When parents in Maryland get a divorce and one or both of them has ties to another country, they may want to put some rules in place about traveling with the child internationally. In other circumstances, one parent may want to take the child on an overseas trip while the other parent wants to be involved in the decision-making around that.
Even if parents do not share physical custody, if they share legal custody, both parents have the right to input on the child's international travel. The best way to address this is with as much information and documentation as possible. This essentially requires a two-pronged approach. One element is making sure that parents are transparent and in agreement with each other about the trip. The other element is making sure all the required documentation is in place to travel. For the traveling parent, this could include paperwork indicating permission to travel internationally with the child.
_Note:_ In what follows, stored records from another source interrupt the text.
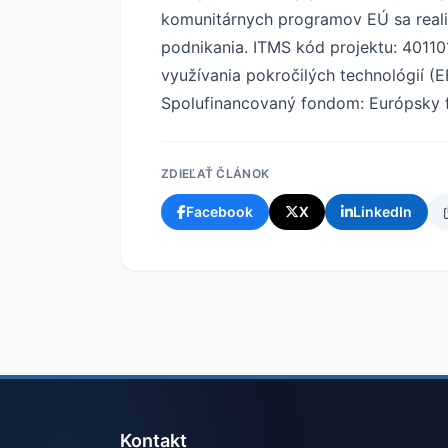
komunitárnych programov EÚ sa reali
podnikania. ITMS kód projektu: 40110
využívania pokročilých technológií (
Spolufinancovaný fondom: Európsky fo
ZDIEĽAŤ ČLÁNOK
Facebook
X
LinkedIn
Kontakt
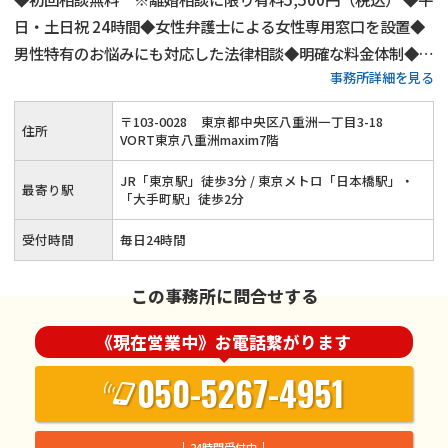
日・土日祝 24時間◆女性弁護士による女性専用窓口を設置◆
男性特有のお悩みにも対応した法律相談◆明確な料金体制◆不
事務所詳細を見る
倫慰謝料請求の相談件数は年間1,000件以上◆離婚・男女問題
にまつわる全ての問題に対応します！東京で離婚・不倫慰謝料
〒
103
-
0028
東京都中央区八重洲一丁目3-18
住所
のお悩みはネクスパート法律事務所へ
VORT東京八重洲maxim7階
JR「東京駅」徒歩3分 / 東京メトロ「日本橋駅」・
最寄り駅
「大手町駅」徒歩2分
受付時間
毎日24時間
この事務所に問合せする
《現在営業中》お電話繋がります
050-5267-4951
24時間受付中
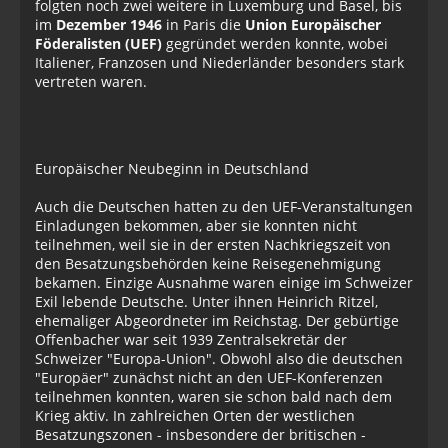
folgten noch zwei weitere in Luxemburg und Basel, bis
im
Dezember 1946
in Paris die
Union Europäischer
Föderalisten (UEF)
gegründet werden konnte, wobei
Italiener, Franzosen und Niederländer besonders stark
vertreten waren.
Europäischer Neubeginn in Deutschland
Auch die Deutschen hatten zu den UEF-Veranstaltungen
Einladungen bekommen, aber sie konnten nicht
teilnehmen, weil sie in der ersten Nachkriegszeit von
den Besatzungsbehörden keine Reisegenehmigung
bekamen. Einzige Ausnahme waren einige im Schweizer
Exil lebende Deutsche. Unter ihnen Heinrich Ritzel,
ehemaliger Abgeordneter im Reichstag. Der gebürtige
Offenbacher war seit 1939 Zentralsekretär der
Schweizer "Europa-Union". Obwohl also die deutschen
"Europäer" zunächst nicht an den UEF-Konferenzen
teilnehmen konnten, waren sie schon bald nach dem
Krieg aktiv. In zahlreichen Orten der westlichen
Besatzungszonen - insbesondere der britischen -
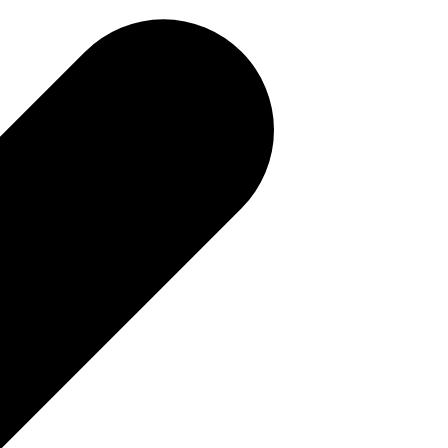
補助金を確認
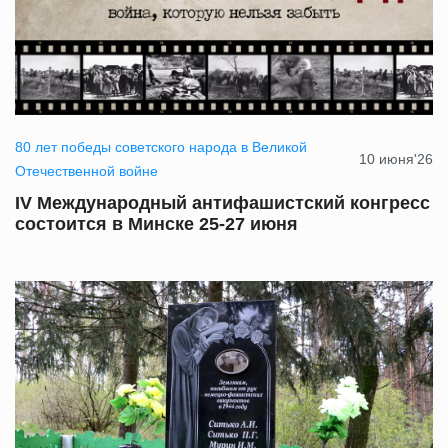
80 лет победы советского народа в Великой
10 июня'26
Отечественной войне
IV Международный антифашистский конгресс
состоится в Минске 25-27 июня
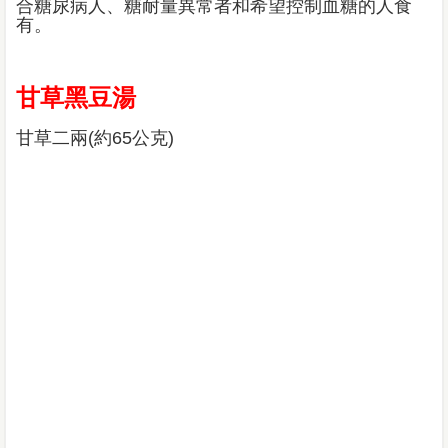
合糖尿病人、糖耐量異常者和希望控制血糖的人食
有。
甘草黑豆湯
甘草二兩(約65公克)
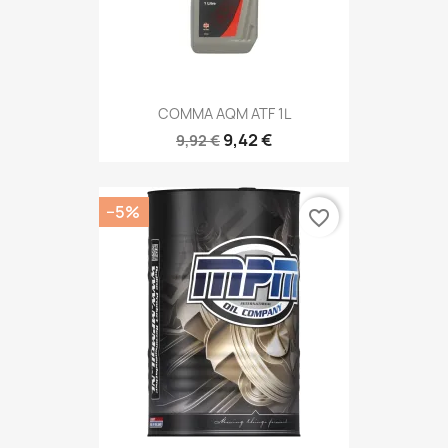
COMMA AQM ATF 1L
9,42 €
9,92 €
−5%
favorite_border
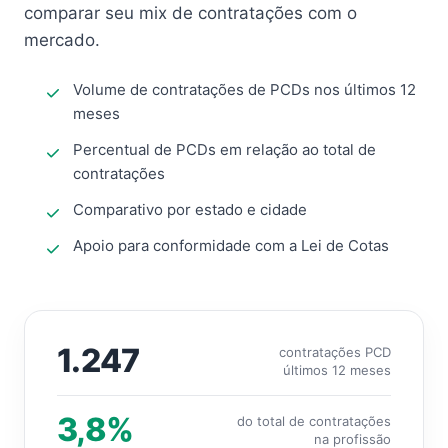
comparar seu mix de contratações com o
mercado.
Volume de contratações de PCDs nos últimos 12
meses
Percentual de PCDs em relação ao total de
contratações
Comparativo por estado e cidade
Apoio para conformidade com a Lei de Cotas
1.247
contratações PCD
últimos 12 meses
3,8%
do total de contratações
na profissão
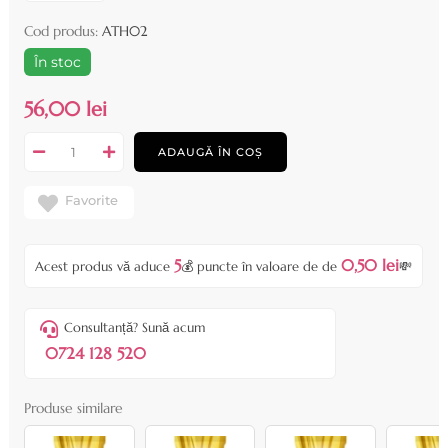
Cod produs:
ATH02
În stoc
56,00 lei
ADAUGĂ ÎN COȘ
Favorite
5
0,50 lei
Acest produs vă aduce
💰 puncte în valoare de de
💸
Consultanță? Sună acum
0724 128 520
Produse similare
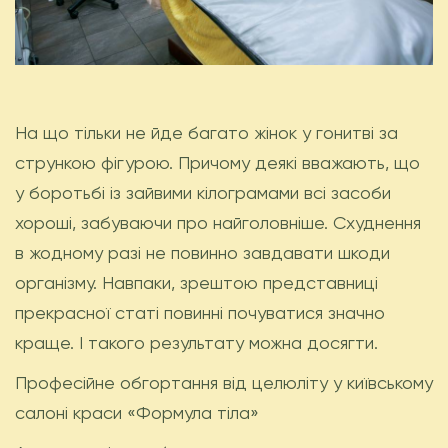
На що тільки не йде багато жінок у гонитві за
стрункою фігурою. Причому деякі вважають, що
у боротьбі із зайвими кілограмами всі засоби
хороші, забуваючи про найголовніше. Схуднення
в жодному разі не повинно завдавати шкоди
організму. Навпаки, зрештою представниці
прекрасної статі повинні почуватися значно
краще. І такого результату можна досягти.
Професійне обгортання від целюліту у київському
салоні краси «Формула тіла»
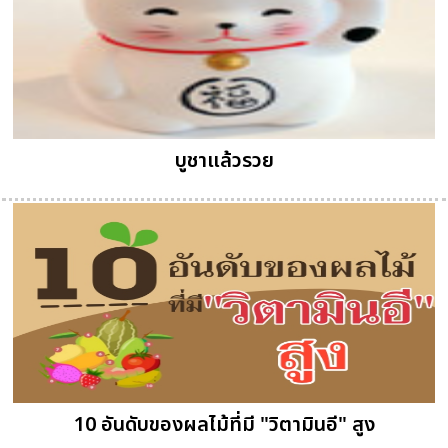
บูชาแล้วรวย
10 อันดับของผลไม้ที่มี "วิตามินอี" สูง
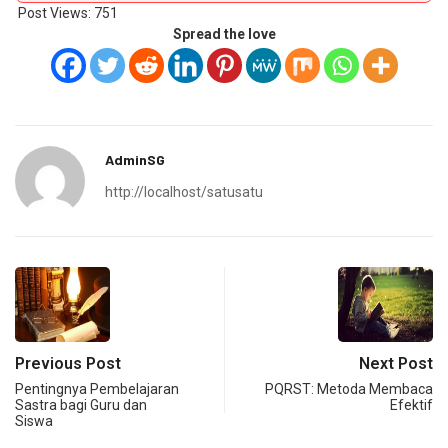
Post Views:
751
Spread the love
AdminSG
http://localhost/satusatu
Previous Post
Next Post
Pentingnya Pembelajaran
PQRST: Metoda Membaca
Sastra bagi Guru dan
Efektif
Siswa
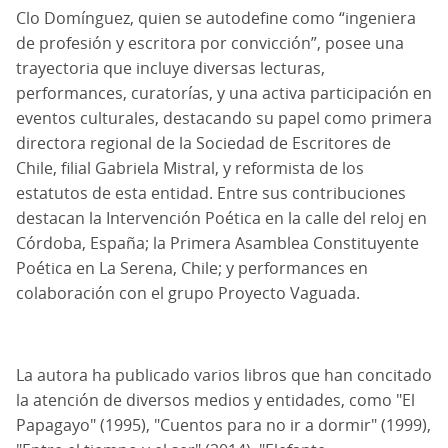
Clo Domínguez, quien se autodefine como “ingeniera
de profesión y escritora por convicción”, posee una
trayectoria que incluye diversas lecturas,
performances, curatorías, y una activa participación en
eventos culturales, destacando su papel como primera
directora regional de la Sociedad de Escritores de
Chile, filial Gabriela Mistral, y reformista de los
estatutos de esta entidad. Entre sus contribuciones
destacan la Intervención Poética en la calle del reloj en
Córdoba, España; la Primera Asamblea Constituyente
Poética en La Serena, Chile; y performances en
colaboración con el grupo Proyecto Vaguada.
La autora ha publicado varios libros que han concitado
la atención de diversos medios y entidades, como "El
Papagayo" (1995), "Cuentos para no ir a dormir" (1999),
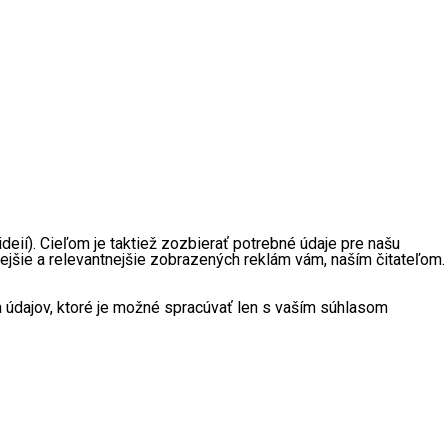
eií). Cieľom je taktiež zozbierať potrebné údaje pre našu
ejšie a relevantnejšie zobrazených reklám vám, naším čitateľom.
údajov, ktoré je možné spracúvať len s vaším súhlasom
The parameters for overseas travel might be outlined in the parenting plan. For example, the parents might agree that the child will accompany the other parent for visits to family on certain holidays or for vacation. Whatever the plan is, parents should be thorough in agreeing on dates, whom the child will travel with, contact information and any other relevant information.
International abduction may be a concern for some parents. There are preventative measures that can be taken, such as a court order that does not allow the child to be taken out of the country. However, a more common challenge in negotiating child custody that has an international component is the distance involved. If a parent is from another country and decides to or has to move back to that country, it may be necessary to return to court and get a modification in the custody agreement.